2
votes

[Note to the wise: jump to last EDIT]

I have a very simple txt sitemap (named sitemap.txt) that looks like this:

http://myDomain.com
http://myDomain.com/about.html
http://myDomain.com/faq.html
http://myDomain.com/careers.html

When I load it up on webmaster tools I get:

Sitemap is HTML - Your Sitemap appears to be an HTML page. Please use a supported sitemap format instead

I tried a few alternatives (such as with or without www) but no luck.

Anyone any clue?

Any help appreciated!

EDIT:

I tried with an xml sitemap and getting the same error so it looks like the server is serving everything as HTML (as ceejayoz correctly suggests). Now the question is ... how do I get the appspot server to server text as plain text?

EDIT:

Ok - I got fed up and implemented a servlet to serve my sitemaps (I am now trying with both XML and TXT) explicitly as text/plain. Everything works fine if I manually invoke the servlet but still getting Sitemap is HTML. I don't know where to bang my head!

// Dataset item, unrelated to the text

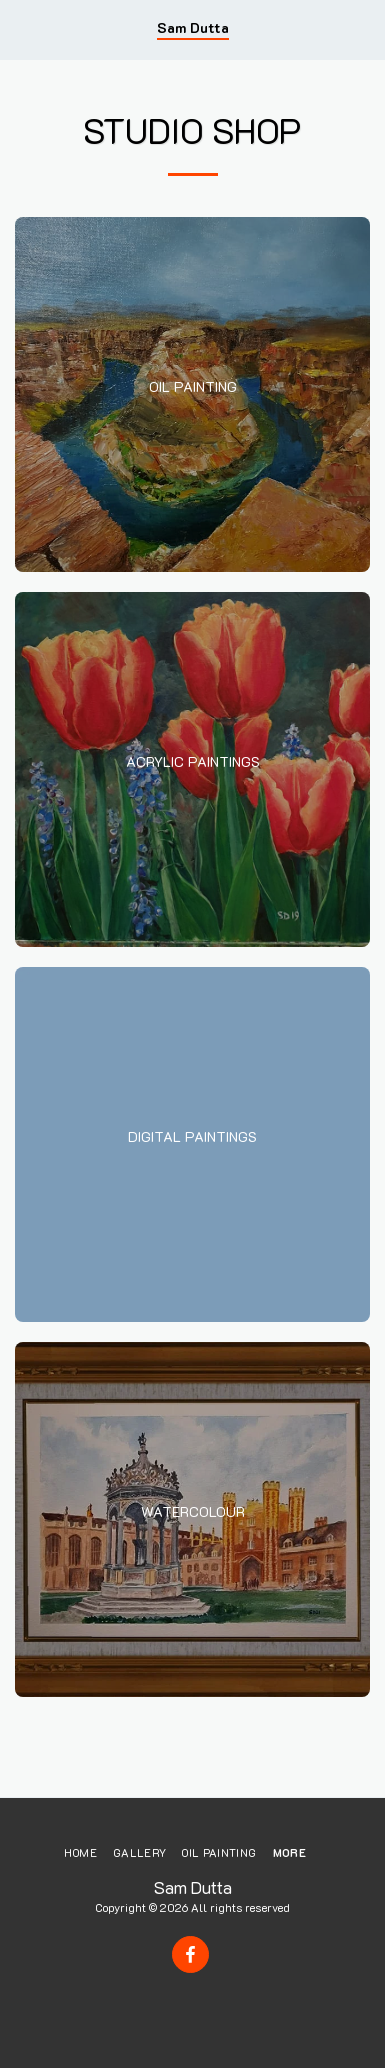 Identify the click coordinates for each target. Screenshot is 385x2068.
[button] (22, 29) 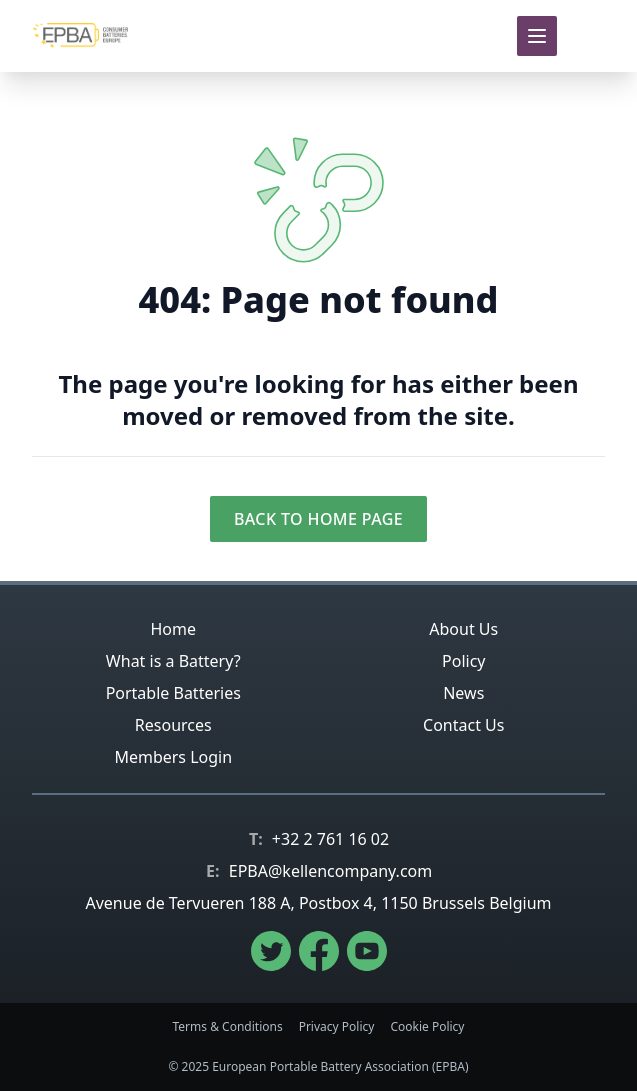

EDIT: I tried to verify content-type with a firefox plugin - everything seems to be coming up as expected (I am putting the actual URL so that people can have a look):

http://wokheisandbox.appspot.com/sitemaps/sitemap.txt --> Content-type: text/plain http://wokheisandbox.appspot.com/sitemaps/sitemap.xml --> Content-type: application/xml

With my servlet (setting text/plain explicitly): http://wokheisandbox.appspot.com/wokhei/serveSitemap?fileType=TXT --> Content-type: text/plain http://wokheisandbox.appspot.com/wokhei/serveSitemap?fileType=XML --> Content-type: text/plain

All I get from webmaster tool still is -->Sitemap is HTML.

EDIT:

I think I found out the reason --> I registered on google webmaster tools my site as http://mydomain.com but the app is hosted on appspot at http://myapp.appspot.com which is mapped to mydomain.com. If I register http://myapp.appspot.com everything works fine (sitemap validated).

This is good news but it's not ideal because I want mydomain.com to be indexed ... any idea about how to overcome?

5
You may consider posting this on Serverfault.com also/instead. - Travis
What's the real domain? How are you doing the domain forwarding? - Andrew Aylett
it's all done through google apps - real domain is www.wokhei.com - JohnIdol

5 Answers

5
votes

Sounds like your webserver is serving .txt files as text/html instead of text/plain.

For Apache, the following in a .htaccess file should fix it:

AddType text/plain .txt
1
votes

I found this thread discussing duplicate entries causing recent sitemap grief. I don't see this issue in your sitemap but you don't want any duplicates between entries. For example, make sure your sitemap doesn't contain BOTH of the following:

http://mydomain.com/ or http://www.mydomain.com/

AND

http://mydomain.com/index.html or http://www.mydomain.com/index.html

I think you posted your entire sitemap so, again, I don't think this is your problem exactly. You did mention you have tried various urls (with and without www.) If you are validating the sitemap via the Google WebMaster Tools it may take up to 20 minutes for correction to take affect. I hope it helps.

0
votes
<?xml version='1.0' encoding='utf-8' ?>
<urlset xmlns='http://www.sitemaps.org/schemas/sitemap/0.9'>
    <url>
        <loc>http://myDomain.com</loc>
    </url>
    <url>
        <loc>http://myDomain.com/about.html</loc>
    </url>
    <url>
        <loc>http://myDomain.com/faq.html</loc>
    </url>
    <url>
        <loc>http://myDomain.com/careers.html</loc>
    </url>
</urlset>

This way always works for me.

0
votes

Just in case if you will change your mind about non-xml sitemaps:

<?xml version="1.0" encoding="UTF-8"?>
<urlset xmlns:xsi="http://www.w3.org/2001/XMLSchema-instance" xsi:schemaLocation="http://www.sitemaps.org/schemas/sitemap/0.9 http://www.sitemaps.org/schemas/sitemap/0.9/sitemap.xsd" xmlns="http://www.sitemaps.org/schemas/sitemap/0.9">
  <url>
    <loc>http://www.test.com/</loc>
    <lastmod>2009-08-03T23:40:40+00:00</lastmod>
    <changefreq>daily</changefreq>
    <priority>1.0</priority>
  </url>
  <url>
    <loc>http://test/</loc>
    <lastmod>2009-08-03T23:59:08+00:00</lastmod>
    <changefreq>weekly</changefreq>
    <priority>0.6</priority>
  </url>
</urlset>
-1
votes

I'm fairly certain that you need to provide an XML formatted sitemap file (sitemap.xml). See here for a format example: http://en.wikipedia.org/wiki/Sitemaps.